[Start of section]
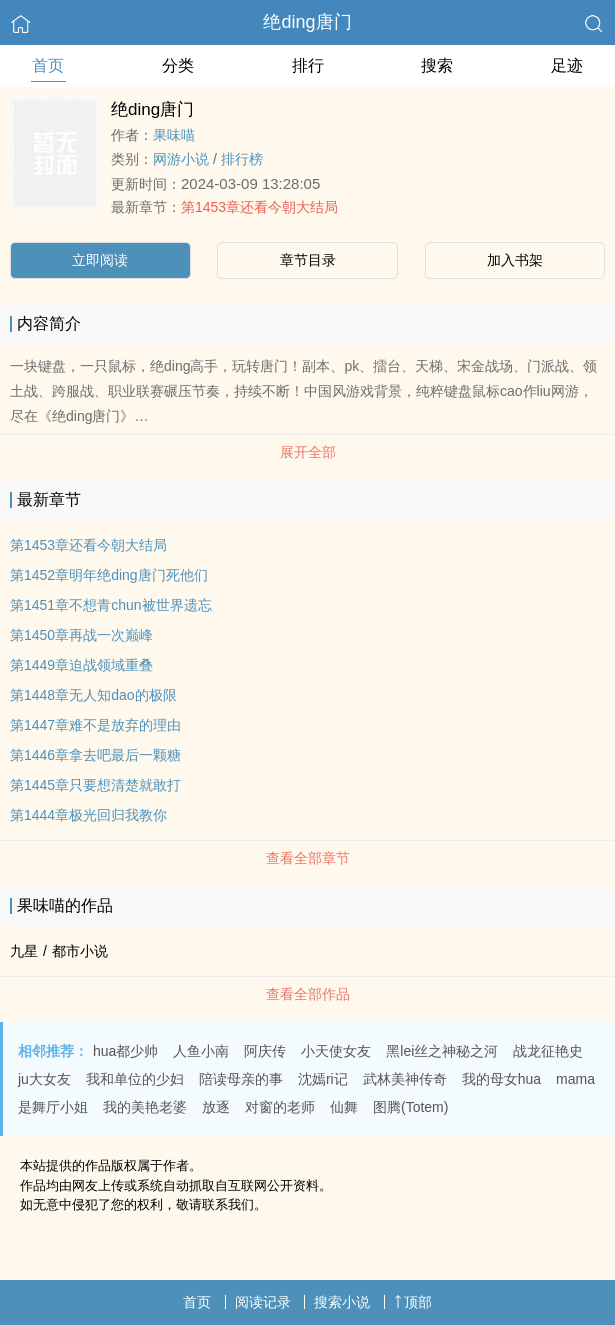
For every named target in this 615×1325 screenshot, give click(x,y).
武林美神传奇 (405, 1079)
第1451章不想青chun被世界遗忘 (111, 605)
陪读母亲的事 (241, 1079)
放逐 (216, 1107)
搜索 (437, 65)
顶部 (413, 1302)
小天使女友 (336, 1051)
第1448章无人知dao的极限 (93, 695)
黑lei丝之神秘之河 (442, 1051)
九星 (24, 951)
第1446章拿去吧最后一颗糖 (95, 755)
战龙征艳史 (548, 1051)
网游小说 (181, 159)
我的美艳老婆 (145, 1107)
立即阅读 (100, 260)
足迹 (567, 65)
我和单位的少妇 (135, 1079)
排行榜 (242, 159)
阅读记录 (263, 1302)
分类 (178, 65)
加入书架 (515, 260)
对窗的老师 (280, 1107)
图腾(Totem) (410, 1107)
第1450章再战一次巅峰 (81, 635)
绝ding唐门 (307, 22)
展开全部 (308, 452)
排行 (308, 65)
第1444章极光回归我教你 (88, 815)
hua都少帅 (125, 1051)
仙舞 (344, 1107)
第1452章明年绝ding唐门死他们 (109, 575)
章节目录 (308, 260)
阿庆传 (265, 1051)
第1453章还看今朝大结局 (259, 207)
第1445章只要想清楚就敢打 (95, 785)
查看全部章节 (308, 858)
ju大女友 (44, 1079)
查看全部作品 (308, 994)
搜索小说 (342, 1302)
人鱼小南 (201, 1051)
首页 (48, 65)
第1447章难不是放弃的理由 (95, 725)
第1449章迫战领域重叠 (81, 665)
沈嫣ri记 (323, 1079)
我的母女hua (501, 1079)
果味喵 (174, 135)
[End of section]
=== TASK PROMPT ===
Nothing but the lines from the first line of the records above to the line with "战龙征艳史 (548, 1051)", inclusive, should be transcribed exactly, and the pictures must be left out.

=== SOLUTION BELOW ===
For every named target in this 615×1325 screenshot, give click(x,y).
武林美神传奇 (405, 1079)
第1451章不想青chun被世界遗忘 (111, 605)
陪读母亲的事 (241, 1079)
放逐 (216, 1107)
搜索 (437, 65)
顶部 (413, 1302)
小天使女友 (336, 1051)
第1448章无人知dao的极限 (93, 695)
黑lei丝之神秘之河 (442, 1051)
九星 (24, 951)
第1446章拿去吧最后一颗糖 (95, 755)
战龙征艳史 (548, 1051)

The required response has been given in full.